# What epoxy to use



## little d (Dec 10, 2008)

What have people used to install a new transducer in the hull of fiberglass boat? I have read a bunch about not getting any bubbles in the epoxy. Just thought i would ask before going out and trying different glues. thanks for the help.


----------



## capt j-rod (Feb 14, 2008)

I use west system epoxy for my glass work. I started attaching a piece of white plastic cutting board on my transoms to allow me to change and relocate as time goes on. 3m 5200 is also excellent for screw holes below the waterline. Please pre-drill and lightly countersink the holes. I see so many blown out spider cracked holes in boats where people just shoot in screws. If you use either product, look at all the other screws and holes below the waterline and in the bilge. Be sure to clean them up and apply some to them. If you are going through hull, then definitely go with epoxy... If you are just screwing into the transom, I think the 5200 will be good!


----------



## Misdirection (Jul 16, 2012)

I used the two part marine expoy that they sell at Lowe's.

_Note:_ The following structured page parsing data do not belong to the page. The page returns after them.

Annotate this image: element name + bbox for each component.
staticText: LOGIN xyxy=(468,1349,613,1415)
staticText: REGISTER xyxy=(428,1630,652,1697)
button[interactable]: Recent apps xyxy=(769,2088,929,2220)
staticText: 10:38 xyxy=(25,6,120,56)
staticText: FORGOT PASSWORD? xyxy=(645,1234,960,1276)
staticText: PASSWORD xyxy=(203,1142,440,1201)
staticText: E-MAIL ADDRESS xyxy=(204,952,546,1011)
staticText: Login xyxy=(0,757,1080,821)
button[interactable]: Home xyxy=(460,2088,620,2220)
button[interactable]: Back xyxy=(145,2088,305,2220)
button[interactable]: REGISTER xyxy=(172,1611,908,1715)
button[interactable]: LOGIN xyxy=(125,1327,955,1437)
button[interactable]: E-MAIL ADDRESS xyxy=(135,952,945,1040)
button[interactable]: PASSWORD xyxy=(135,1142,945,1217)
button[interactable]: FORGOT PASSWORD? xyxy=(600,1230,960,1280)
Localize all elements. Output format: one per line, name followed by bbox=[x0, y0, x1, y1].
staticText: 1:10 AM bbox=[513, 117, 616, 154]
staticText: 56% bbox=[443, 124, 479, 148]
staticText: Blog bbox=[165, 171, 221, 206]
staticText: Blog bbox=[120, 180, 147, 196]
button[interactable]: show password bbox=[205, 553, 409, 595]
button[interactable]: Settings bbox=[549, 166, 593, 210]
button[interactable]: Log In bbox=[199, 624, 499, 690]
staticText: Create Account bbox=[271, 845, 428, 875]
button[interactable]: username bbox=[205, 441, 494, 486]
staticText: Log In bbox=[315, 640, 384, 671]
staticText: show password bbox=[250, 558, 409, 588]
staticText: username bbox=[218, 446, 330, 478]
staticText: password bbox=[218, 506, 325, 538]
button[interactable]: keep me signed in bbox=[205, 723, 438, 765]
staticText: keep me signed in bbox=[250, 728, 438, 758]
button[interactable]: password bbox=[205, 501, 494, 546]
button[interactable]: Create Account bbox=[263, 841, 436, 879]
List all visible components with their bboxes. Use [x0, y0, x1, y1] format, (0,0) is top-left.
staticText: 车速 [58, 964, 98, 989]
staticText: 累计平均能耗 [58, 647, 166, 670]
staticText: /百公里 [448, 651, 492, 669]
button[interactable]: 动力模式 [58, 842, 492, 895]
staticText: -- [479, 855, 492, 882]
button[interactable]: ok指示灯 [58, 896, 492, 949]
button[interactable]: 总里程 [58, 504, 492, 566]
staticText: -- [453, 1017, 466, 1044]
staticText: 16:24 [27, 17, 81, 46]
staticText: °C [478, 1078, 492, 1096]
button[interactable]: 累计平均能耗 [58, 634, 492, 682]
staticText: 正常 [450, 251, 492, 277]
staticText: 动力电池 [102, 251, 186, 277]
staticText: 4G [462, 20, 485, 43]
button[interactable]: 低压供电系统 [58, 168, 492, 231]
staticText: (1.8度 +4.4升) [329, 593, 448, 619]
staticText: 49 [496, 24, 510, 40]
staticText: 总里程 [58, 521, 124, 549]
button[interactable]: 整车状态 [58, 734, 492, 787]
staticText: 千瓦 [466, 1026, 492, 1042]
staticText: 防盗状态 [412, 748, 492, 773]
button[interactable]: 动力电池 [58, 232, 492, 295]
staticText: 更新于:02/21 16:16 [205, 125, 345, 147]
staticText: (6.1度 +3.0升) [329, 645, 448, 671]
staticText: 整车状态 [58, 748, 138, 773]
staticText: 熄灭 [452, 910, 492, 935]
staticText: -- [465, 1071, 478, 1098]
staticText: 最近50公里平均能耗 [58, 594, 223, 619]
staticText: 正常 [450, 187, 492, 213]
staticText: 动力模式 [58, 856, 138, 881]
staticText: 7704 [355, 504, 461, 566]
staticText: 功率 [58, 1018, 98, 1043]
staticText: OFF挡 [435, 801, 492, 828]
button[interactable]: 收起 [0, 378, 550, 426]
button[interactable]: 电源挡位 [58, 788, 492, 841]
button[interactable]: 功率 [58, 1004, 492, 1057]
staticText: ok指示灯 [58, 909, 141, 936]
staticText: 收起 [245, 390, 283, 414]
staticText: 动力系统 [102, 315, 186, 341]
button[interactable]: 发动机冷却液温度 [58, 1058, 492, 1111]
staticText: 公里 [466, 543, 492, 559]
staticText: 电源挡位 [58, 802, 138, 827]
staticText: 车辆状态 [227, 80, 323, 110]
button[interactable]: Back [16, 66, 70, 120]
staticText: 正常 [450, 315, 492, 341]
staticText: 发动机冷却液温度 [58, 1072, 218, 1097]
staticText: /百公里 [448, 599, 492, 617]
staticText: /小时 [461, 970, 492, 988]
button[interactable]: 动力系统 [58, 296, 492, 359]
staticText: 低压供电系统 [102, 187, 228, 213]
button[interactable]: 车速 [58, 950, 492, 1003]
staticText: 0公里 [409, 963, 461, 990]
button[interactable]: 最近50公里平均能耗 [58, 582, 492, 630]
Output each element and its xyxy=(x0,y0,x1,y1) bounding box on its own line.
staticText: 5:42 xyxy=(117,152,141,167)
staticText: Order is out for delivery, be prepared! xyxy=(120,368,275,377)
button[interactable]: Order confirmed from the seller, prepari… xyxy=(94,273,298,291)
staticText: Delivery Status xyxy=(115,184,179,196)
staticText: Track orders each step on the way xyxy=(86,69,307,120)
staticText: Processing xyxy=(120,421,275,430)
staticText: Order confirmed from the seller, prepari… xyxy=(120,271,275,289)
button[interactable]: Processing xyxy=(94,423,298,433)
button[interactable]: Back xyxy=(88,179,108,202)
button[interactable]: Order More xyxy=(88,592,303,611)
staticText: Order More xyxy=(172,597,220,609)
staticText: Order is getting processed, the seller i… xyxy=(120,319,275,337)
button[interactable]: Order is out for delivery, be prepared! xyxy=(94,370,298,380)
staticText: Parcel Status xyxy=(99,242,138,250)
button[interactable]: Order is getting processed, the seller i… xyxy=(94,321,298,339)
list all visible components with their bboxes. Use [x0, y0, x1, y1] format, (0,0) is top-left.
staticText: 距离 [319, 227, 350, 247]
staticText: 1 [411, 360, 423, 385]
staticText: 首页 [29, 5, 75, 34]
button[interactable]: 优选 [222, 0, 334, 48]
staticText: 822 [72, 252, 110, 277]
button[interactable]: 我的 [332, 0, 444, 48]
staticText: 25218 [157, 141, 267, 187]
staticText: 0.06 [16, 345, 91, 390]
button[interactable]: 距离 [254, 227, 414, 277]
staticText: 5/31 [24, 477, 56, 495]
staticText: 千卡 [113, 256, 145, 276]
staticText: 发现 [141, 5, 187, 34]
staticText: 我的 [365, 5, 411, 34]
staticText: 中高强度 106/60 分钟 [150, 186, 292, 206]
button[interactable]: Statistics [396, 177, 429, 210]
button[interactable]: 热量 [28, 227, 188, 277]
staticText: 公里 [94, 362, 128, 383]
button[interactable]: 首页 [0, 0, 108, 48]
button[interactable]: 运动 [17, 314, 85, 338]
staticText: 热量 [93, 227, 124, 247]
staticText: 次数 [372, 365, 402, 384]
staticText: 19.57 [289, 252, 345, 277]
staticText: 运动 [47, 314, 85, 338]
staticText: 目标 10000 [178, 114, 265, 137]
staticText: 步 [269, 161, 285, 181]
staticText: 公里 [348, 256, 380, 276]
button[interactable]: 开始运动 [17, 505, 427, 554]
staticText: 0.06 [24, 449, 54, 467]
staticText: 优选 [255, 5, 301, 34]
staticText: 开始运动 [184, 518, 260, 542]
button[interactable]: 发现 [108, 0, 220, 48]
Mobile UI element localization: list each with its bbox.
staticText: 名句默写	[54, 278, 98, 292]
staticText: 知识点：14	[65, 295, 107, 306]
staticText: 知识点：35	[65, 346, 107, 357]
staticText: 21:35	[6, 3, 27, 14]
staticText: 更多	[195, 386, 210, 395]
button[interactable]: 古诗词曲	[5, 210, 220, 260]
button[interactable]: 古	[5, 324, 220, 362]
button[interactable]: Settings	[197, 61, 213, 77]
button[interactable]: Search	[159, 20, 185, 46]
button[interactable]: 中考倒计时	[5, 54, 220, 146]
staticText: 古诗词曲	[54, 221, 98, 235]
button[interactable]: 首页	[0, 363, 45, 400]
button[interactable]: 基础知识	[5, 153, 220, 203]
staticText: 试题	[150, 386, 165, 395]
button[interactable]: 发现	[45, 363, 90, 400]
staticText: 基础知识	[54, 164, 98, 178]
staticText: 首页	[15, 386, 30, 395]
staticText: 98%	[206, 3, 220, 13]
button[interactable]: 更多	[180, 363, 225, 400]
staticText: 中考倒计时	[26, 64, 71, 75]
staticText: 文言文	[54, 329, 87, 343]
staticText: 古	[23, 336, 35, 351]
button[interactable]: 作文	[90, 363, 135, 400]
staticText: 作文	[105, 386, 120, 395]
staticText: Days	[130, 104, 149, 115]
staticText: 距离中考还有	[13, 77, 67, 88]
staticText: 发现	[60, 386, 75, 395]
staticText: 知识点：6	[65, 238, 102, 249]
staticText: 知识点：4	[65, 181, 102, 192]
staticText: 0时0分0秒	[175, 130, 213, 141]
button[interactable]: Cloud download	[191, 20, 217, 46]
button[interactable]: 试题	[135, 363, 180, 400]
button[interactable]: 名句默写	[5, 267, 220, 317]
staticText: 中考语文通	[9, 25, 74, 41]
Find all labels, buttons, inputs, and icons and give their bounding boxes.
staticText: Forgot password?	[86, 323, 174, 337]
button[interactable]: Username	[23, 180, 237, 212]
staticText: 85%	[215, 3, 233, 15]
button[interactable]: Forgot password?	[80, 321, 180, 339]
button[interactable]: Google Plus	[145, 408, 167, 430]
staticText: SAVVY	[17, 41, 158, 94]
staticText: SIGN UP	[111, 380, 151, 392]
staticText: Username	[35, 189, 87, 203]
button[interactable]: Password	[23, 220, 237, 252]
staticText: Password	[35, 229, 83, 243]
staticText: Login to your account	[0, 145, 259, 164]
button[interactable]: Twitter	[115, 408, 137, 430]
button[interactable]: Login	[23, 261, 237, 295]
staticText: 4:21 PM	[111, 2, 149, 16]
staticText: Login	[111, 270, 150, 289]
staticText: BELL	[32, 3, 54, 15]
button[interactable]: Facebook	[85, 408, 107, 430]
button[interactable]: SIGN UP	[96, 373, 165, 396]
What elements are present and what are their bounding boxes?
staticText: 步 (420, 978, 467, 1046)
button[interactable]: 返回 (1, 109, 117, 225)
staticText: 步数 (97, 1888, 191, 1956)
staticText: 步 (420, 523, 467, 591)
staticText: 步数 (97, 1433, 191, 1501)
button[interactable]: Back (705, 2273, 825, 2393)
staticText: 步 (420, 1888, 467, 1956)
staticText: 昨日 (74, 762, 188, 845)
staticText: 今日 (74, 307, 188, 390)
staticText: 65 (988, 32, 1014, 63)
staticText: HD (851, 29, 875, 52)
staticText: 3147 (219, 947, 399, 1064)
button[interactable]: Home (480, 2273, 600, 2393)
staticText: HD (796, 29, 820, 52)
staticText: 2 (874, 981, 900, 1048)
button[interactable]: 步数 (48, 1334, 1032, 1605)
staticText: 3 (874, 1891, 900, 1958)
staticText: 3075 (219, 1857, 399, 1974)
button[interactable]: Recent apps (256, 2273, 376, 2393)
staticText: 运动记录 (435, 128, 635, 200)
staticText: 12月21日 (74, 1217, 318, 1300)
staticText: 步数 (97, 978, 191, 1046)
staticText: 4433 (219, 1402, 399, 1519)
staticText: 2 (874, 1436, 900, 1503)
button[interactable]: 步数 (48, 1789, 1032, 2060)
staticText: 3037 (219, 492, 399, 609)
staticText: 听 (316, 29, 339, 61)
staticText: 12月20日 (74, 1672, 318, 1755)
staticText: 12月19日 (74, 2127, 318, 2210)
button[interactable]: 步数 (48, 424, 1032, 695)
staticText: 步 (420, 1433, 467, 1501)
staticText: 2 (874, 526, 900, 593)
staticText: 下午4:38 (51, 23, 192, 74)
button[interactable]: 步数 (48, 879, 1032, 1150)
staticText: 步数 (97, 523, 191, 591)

You squeeze the syringe and it shoots out proportional parts that you then mix together. I've used it for my last two thru-hull transducers with out any problems. They key is to coat the entire section of the hull and then move the transducer around a bit to get any air bubbles out. I would also recommend using silly puddy first to make sure the location gives a good reading before gluing it in place.


----------



## little d (Dec 10, 2008)

thanks will do, did it make a big difference going threw the hull?


----------



## Misdirection (Jul 16, 2012)

I lost a little sensitivity buy it hasn't made a significant difference.


----------



## capt j-rod (Feb 14, 2008)

Through hulls are best on inboards. With twins, ther is a lot of turbulent water at the transom, so through hulls allowed me to read depth on plane. It also helps to shorten the cables. With a 33' hull I needed a set of extensions. Outboards and I/O can usually get away with transom because the props are behind the transducer. I notice no difference in performance of the unit at idle or while fishing.


----------



## little d (Dec 10, 2008)

That make good sense, i was told it might help on mine because i can only go about 10mph before it gets to cluttered up. I might pick up another ducer and try the clay and see what i get. thanks dan


----------